Azure Document Intelligence (Repository Option)

From Grooper Wiki

This article is about the current version of Grooper.

Note that some content may still need to be updated.

2025

Azure Document Intelligence is a Repository Option that connects Grooper to an existing Document Intelligence service in an Azure environment. This enables several features that leverage Azure Document Intelligence for exceptional document analysis, including machine print and handwritten text extraction (OCR), layout data collection, and document structure analysis.

Overview of Azure Document Intelligence in Grooper

Azure Document Intelligence is a cloud service from Microsoft that provides intelligent document processing capabilities, including text extraction, layout analysis, and semantic understanding. Grooper connects to a Document Intelligence service by enabling and configuring the Azure Document Intelligence Repository Option. This is configured on the Grooper database Root node and provides connectivity by entering an API key and a resource name.

With the Azure Document Intelligence option added and configured, Grooper leverages the Document Intelligence service in two primary ways:

  • The Azure DI OCR engine - Used for text extraction and layout data collection by the Recognize activity.
  • The DI Analyze activity - Used for comprehensive document analysis that can be leveraged by Grooper's AI-enabled features (including AI Extract).
    • This analysis results in a JSON data file that is used by the DI Layout Quoting Method when configuring AI-enabled features.

FYI

What if I want to use both DI Analyze and Azure DI OCR? Does that mean the document gets sent to Azure twice?

Nope. You just need to run DI Analyze first.

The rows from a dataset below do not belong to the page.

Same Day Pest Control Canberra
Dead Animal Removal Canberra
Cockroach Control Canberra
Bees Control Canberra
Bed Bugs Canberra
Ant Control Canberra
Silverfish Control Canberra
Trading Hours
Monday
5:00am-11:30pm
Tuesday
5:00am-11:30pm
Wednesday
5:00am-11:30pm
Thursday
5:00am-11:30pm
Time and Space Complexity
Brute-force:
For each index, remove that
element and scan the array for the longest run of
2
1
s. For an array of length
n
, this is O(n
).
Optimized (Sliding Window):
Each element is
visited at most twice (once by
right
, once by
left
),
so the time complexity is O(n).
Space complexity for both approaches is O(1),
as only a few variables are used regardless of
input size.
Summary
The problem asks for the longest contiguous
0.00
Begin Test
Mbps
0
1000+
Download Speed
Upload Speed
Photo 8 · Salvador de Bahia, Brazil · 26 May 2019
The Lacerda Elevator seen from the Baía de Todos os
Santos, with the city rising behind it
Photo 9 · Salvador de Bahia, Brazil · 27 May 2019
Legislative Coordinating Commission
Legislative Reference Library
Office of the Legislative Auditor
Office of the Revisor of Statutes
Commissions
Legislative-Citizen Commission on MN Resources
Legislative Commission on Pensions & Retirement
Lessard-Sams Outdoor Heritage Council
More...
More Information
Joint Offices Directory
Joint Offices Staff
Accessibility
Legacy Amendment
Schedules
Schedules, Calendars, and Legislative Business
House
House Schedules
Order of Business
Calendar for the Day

Running DI Analyze will create a set of JSON files for each document and their child pages. When an OCR Profile uses Azure DI OCR, it will first look to see if one of these files exists. If so, it will get the text data from it, rather than making a duplicate call to the Document Intelligence service.

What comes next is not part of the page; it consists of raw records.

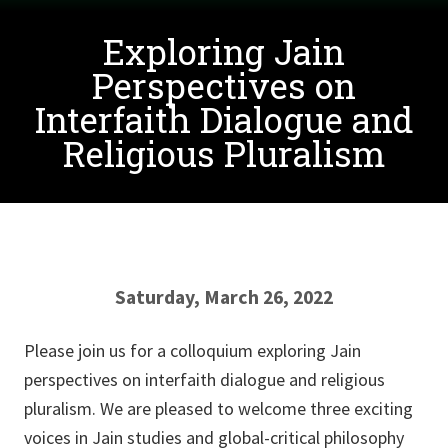
Exploring Jain
Perspectives on
Interfaith Dialogue and
Religious Pluralism
Saturday, March 26, 2022
Please join us for a colloquium exploring Jain
perspectives on interfaith dialogue and religious
pluralism. We are pleased to welcome three exciting
voices in Jain studies and global-critical philosophy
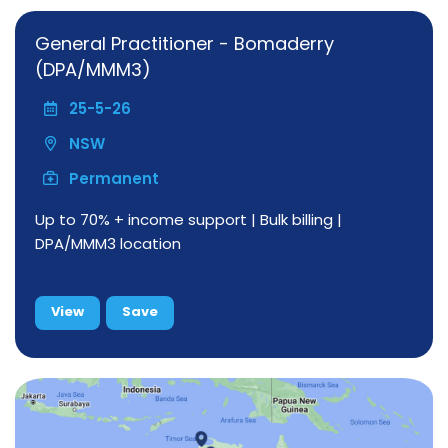
General Practitioner - Bomaderry
(DPA/MMM3)
25-5-26
NSW
Permanent
Up to 70% + income support | Bulk billing |
DPA/MMM3 location
View
Save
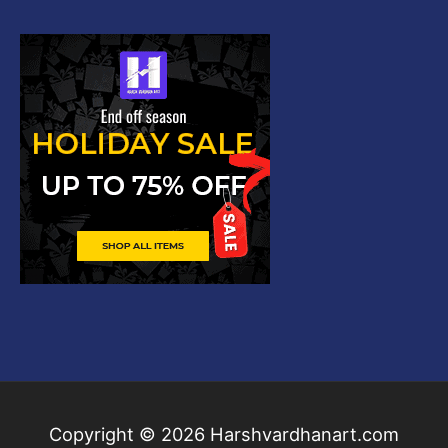
Copyright © 2026
Harshvardhanart.com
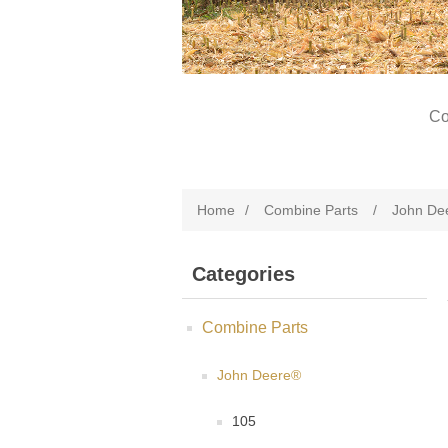
Co
Home
/
Combine Parts
/
John De
Categories
Combine Parts
John Deere®
105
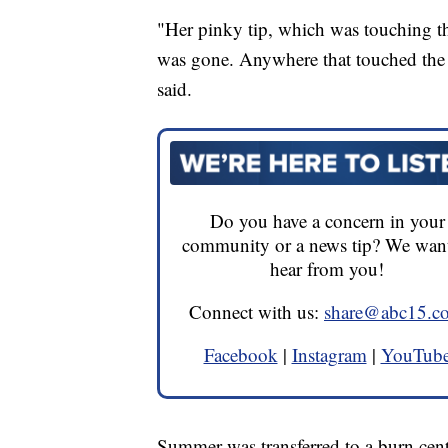
"Her pinky tip, which was touching the
was gone. Anywhere that touched the m
said.
Do you have a concern in your
community or a news tip? We want
hear from you!
Connect with us:
share@abc15.c
Facebook
|
Instagram
|
YouTub
Summer was transferred to a burn cent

Key similarities and differences between DI Analyze and Azure DI OCR

Similarities

Azure DI OCR and DI Analyze have several things in common.

  • Both utilize the Document Intelligence service Grooper connects to using the Azure Document Intelligence option added to the Grooper Root.
  • Both have access to the same models (although they utilize them differently).
    • Be aware, Grooper's current integration with Azure Document Intelligence has focused on using the prebuilt-read and prebuilt-layout models.
  • Both can process page images and a Batch Folder's attachment file.

Differences

While both methods utilize Azure Document Intelligence, they differ in scope, output, and intended use:

Azure DI OCR
  • Focuses on OCR (text recognition) for machine and hand print and layout data collection.
    • Using the prebuilt-read will perform text recognition only. Using the prebuilt-layout model layout data is also collected. Lines, checkboxes and (optionally) barcodes will be saved to the layout data file created by Recognize.
  • Configured as an OCR Engine within Grooper's OCR Profile.
  • Results can be used with Grooper's Value Extractions (Pattern Match, Labeled OMR, Labeled Value, etc.)
  • Aligns Azure OCR results with Grooper's internal OCR engines for enhanced accuracy.
DI Analyze
  • Performs full document analysis, extracting text, layout, style, and semantic data.
  • Enables advanced AI workflows, including LLM prompt injection and "spatial grounding" to improve document highlighting when aligning an LLM's response back to the Grooper document.
  • When run on the folder level, can be configured to prefer the folder's child pages (default) or attachment file.
  • When run on the folder level, DI layout data is saved to both the folder and its child pages.
  • Using the DI Layout Quoting Method, AI-enabled features can access results in text, markdown and HTML formats.
  • Results cannot be used with Grooper's Value Extractions (Pattern Match, Labeled OMR, Labeled Value, etc.).

Adding and configuring the Azure Document Intelligence option

You must add the Azure Document Intelligence option to the Grooper Root before using Azure DI OCR or DI Analyze. These features will not function without it.

Adding and configuring the Azure Document Intelligence option in Grooper is simple.

  1. From the Design page, go to the database Root node.
  2. Open the "Options" editor (Press the "..." button).
  3. Press the Add button (add_circle) and select "Azure Document Intelligence" from the dropdown.
  4. In the "API Key" property, enter your Document Intelligence service's API key (from your Azure portal).
  5. In the "Resource Name" property, enter the Document Intelligence service's resource name (from your Azure portal).